Keith E. Davis, PhD

Keith E. Davis is Distinguished Professor Emeritus and has been Chairman of the Department of Psychology at the University of South Carolina and at Livingston College of Rutgers University. He also served as Interim Dean of Liberals at USC and as Provost from 1975-1979. His editorial work includes serving as the Founding Editor for Advances in Descriptive Psychology and as an active co-editor for seven of its nine volumes. He has also been Associate Editor of Personal Relationships and Executive Editor of the Journal of Social Psychology and its book review editor. He has served on many editorial boards including Transaction, Violence & Victims, and the Journal for Social & Personal Relationships. He received his Ph.D. in social psychology from Duke University in 1963, and met Peter Ossorio in 1962 as a brand new assistant professor in the Psychology Department of the University of Colorado, Boulder. According to Keith: ’That first year we had adjacent offices and talked often about intentionality, the perception of persons, and related topics. These conversations were perplexing because Peter always had a different slant on things in the discipline than I was used to hearing, but I became convinced that he was onto something. Reading the early drafts of "Persons" (1965) and reading materials for his course in personality assessment made me convinced that there was something profound ly different and potentially useful about what later came be called Descriptive Psychology.
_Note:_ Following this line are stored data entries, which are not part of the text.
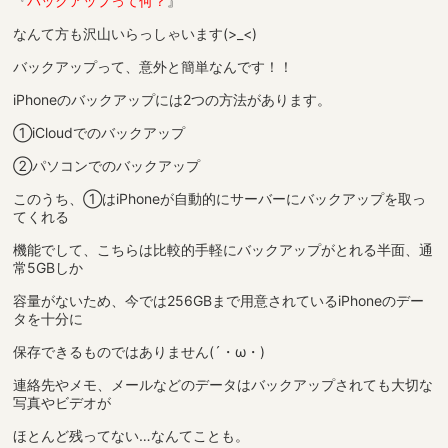
『
バックアップって何？
』
なんて方も沢山いらっしゃいます(>_<)
バックアップって、意外と簡単なんです！！
iPhoneのバックアップには2つの方法があります。
①iCloudでのバックアップ
②パソコンでのバックアップ
このうち、①はiPhoneが自動的にサーバーにバックアップを取っ
てくれる
機能でして、こちらは比較的手軽にバックアップがとれる半面、通
常5GBしか
容量がないため、今では256GBまで用意されているiPhoneのデー
タを十分に
保存できるものではありません(´・ω・)
連絡先やメモ、メールなどのデータはバックアップされても大切な
写真やビデオが
ほとんど残ってない…なんてことも。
Then we called it "Pete’s stuff." As the number of students who had taken Pete’s classes and worked with him on dissertations grew, we began to examine how to formalize the benefits of getting together to share ideas and insights and most of all to learn from Pete. Thus the founding the Society in 1978 in Boulder. My primary involvement with the Society has been as the founding editor of Advances in Descriptive Psychology, the series of edited volumes that gave practitioners of DP a chance to do their stuff without the substantial compromises that publishing in the mainstream psychology journals would have required. My own research areas are personal relationships, friendship, love, as well as the dark side of relationships including violence against intimate partners and dangerous stalking.’